### Task directions
Scan the entries below for the word "Refresh" and copy every line in which it occurs.

### Dataset
Content starts
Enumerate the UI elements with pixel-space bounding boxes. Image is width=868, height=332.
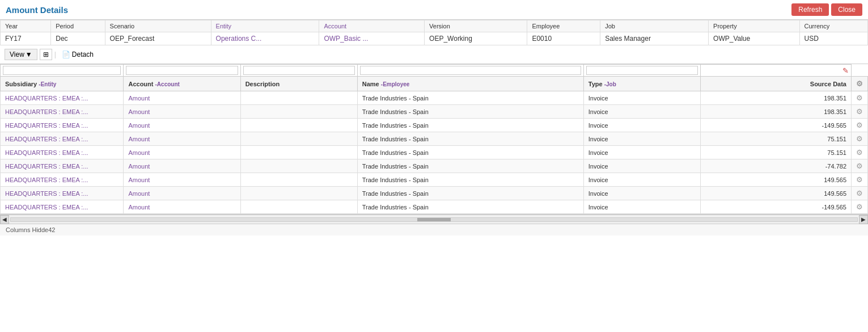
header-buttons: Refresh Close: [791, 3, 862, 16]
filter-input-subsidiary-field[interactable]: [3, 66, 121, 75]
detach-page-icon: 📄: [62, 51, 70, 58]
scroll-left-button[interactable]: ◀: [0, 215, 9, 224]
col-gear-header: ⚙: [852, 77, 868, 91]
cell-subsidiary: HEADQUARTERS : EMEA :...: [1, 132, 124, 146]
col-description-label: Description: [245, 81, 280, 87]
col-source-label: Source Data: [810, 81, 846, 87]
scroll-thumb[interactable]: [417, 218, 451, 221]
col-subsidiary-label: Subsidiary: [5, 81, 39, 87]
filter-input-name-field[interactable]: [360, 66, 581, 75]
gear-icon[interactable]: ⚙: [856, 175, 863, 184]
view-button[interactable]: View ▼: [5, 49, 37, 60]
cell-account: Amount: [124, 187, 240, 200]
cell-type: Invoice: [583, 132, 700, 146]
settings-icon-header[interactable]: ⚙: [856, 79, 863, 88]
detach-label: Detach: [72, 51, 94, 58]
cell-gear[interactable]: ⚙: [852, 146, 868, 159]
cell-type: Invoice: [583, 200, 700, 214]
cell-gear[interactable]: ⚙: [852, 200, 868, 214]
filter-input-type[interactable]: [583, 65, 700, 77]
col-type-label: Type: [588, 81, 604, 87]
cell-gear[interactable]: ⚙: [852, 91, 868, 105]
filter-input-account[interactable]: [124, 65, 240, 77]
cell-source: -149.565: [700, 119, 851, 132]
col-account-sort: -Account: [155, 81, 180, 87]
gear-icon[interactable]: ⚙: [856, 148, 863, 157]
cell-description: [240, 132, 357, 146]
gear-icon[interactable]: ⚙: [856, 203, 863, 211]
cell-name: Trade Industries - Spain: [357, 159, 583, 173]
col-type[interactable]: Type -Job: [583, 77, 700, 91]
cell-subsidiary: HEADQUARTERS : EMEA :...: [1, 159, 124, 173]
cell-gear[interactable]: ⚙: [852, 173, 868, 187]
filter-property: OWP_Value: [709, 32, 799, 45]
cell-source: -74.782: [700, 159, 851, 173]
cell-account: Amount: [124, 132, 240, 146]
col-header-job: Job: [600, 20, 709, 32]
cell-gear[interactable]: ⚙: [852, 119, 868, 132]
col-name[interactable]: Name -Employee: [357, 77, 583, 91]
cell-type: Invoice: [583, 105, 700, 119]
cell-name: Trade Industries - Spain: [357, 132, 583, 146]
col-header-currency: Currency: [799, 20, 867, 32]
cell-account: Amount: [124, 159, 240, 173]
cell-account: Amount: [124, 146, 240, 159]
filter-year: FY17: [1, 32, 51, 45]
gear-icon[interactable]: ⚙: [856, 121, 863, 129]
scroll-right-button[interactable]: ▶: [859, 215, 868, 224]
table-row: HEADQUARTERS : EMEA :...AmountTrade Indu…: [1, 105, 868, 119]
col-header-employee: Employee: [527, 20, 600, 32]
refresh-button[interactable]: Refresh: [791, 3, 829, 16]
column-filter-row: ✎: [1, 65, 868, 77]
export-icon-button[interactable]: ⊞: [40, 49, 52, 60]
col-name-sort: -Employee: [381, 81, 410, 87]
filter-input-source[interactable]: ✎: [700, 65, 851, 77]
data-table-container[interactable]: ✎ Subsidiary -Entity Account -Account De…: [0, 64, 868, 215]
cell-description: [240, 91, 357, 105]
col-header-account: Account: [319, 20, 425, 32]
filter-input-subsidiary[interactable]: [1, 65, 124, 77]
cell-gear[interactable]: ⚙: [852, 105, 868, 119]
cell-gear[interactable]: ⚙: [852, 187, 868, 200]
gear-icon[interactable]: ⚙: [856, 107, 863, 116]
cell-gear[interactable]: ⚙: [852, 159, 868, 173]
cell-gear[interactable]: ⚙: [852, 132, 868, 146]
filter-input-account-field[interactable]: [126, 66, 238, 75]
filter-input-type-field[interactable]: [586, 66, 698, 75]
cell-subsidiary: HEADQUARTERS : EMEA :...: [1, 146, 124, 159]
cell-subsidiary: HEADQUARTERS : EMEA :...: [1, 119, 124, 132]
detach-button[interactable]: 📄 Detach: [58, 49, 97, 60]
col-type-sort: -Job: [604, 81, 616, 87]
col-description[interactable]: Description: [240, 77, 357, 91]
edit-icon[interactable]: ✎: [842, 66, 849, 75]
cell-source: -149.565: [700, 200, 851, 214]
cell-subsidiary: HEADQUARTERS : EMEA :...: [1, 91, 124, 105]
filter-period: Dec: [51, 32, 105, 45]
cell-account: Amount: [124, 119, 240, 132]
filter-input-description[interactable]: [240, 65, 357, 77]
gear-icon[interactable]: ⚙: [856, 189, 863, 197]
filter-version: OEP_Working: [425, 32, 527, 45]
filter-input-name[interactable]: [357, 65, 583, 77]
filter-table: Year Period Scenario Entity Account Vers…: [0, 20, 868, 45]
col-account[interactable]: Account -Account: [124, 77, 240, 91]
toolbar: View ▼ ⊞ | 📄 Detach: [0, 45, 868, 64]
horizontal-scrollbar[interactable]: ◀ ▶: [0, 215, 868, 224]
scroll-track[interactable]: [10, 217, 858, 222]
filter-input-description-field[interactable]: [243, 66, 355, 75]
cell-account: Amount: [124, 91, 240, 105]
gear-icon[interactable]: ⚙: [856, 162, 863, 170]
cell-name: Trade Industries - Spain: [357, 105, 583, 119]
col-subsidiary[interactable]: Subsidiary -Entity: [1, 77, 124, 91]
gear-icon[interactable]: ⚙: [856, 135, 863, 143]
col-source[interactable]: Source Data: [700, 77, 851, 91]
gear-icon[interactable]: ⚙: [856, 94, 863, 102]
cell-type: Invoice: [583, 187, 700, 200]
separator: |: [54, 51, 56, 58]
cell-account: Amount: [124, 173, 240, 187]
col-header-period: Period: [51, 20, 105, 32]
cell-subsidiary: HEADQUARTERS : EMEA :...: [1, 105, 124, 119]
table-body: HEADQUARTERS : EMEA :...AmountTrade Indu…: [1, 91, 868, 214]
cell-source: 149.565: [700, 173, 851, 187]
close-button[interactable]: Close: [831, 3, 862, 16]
Content ends
### Response area
header-buttons: Refresh Close: [791, 3, 862, 16]
refresh-button[interactable]: Refresh: [791, 3, 829, 16]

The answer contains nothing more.